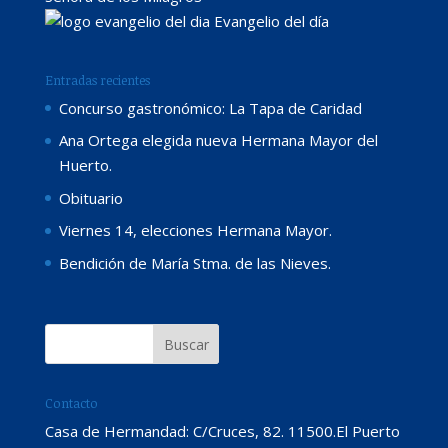
Evangelio del día
Entradas recientes
Concurso gastronómico: La Tapa de Caridad
Ana Ortega elegida nueva Hermana Mayor del
Huerto.
Obituario
Viernes 14, elecciones Hermana Mayor.
Bendición de María Stma. de las Nieves.
Contacto
Casa de Hermandad: C/Cruces, 82. 11500.El Puerto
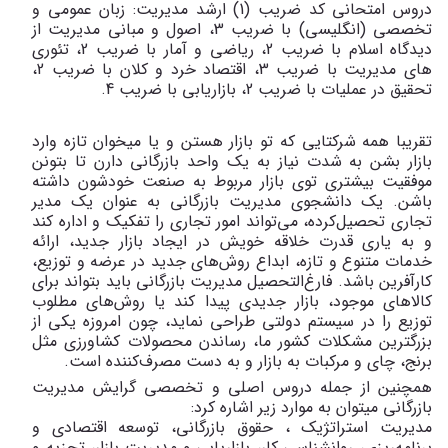
دروس امتحانی کد ضریب (1) ارشد مدیریت: زبان عمومی و
تخصصی (انگلیسی) با ضریب 3، اصول و مبانی مدیریت از
دیدگاه اسلام با ضریب 2، ریاضی و آمار با ضریب 2، تئوری
های مدیریت با ضریب 3، اقتصاد خرد و کلان با ضریب 2،
تحقیق در عملیات با ضریب 2، بازاریابی با ضریب 4.
تقریبا همه شرکتایی که تو بازار هستن و یا میخوان تازه وارد
بازار بشن به شدت نیاز به یک واحد بازرگانی دارن تا بتونن
موفقیت بیشتری توی بازار مربوط به صنعت خودشون داشته
باشن. یک‌ دانشجوی‌ مدیریت‌ بازرگانی‌ به‌ عنوان‌ یک‌ مدیر
تجاری‌ تحصیل‌کرده‌، می‌تواند امور تجاری‌ را تفکیک‌ و اداره‌ کند
و به‌ یاری‌ قدرت‌ خلاقه‌ خویش‌ در ایجاد بازار جدید، ارائه‌
خدمات‌ متنوع‌ و تازه‌، ابداع‌ روش‌های‌ جدید در عرضه‌ و توزیع‌،
کارآفرین‌ باشد. فارغ‌التحصیل‌ مدیریت‌ بازرگانی‌ باید بتواند برای‌
کالاهای‌ موجود، بازار جدیدی‌ پیدا کند‌ یا روش‌های‌ مطلوب‌
توزیع‌ را در سیستم‌ دولتی‌ طراحی‌ نماید، چون‌ امروزه یکی‌ از
بزرگترین‌ مشکلات‌ کشور ما، رساندن‌ محصولات‌ کشاورزی‌ مثل‌
برنج‌، چای‌ و مرکبات‌ به‌ بازار و به‌ دست‌ مصرف‌کننده‌ است‌
.
همچنین از جمله دروس‌ اصلی‌ و تخصصی‌ گرایش‌ مدیریت‌
بازرگانی‌ می­توان به موارد زیر اشاره کرد:
مدیریت‌ استراتژیک‌ ، حقوق‌ بازرگانی‌، توسعه‌ اقتصادی‌ و
برنامه‌ریزی‌، روانشناسی‌ کار، بازاریابی‌ و مدیریت‌ بازار، تجزیه‌ و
......
▸ **ASSIGNED TASK**
Print, without any change, the line containing "بازرگانی‌ می­توان به" and each line after it to the end of the material.

▸ **PROBLEM SOLUTION**
بازرگانی‌ می­توان به موارد زیر اشاره کرد:
مدیریت‌ استراتژیک‌ ، حقوق‌ بازرگانی‌، توسعه‌ اقتصادی‌ و
برنامه‌ریزی‌، روانشناسی‌ کار، بازاریابی‌ و مدیریت‌ بازار، تجزیه‌ و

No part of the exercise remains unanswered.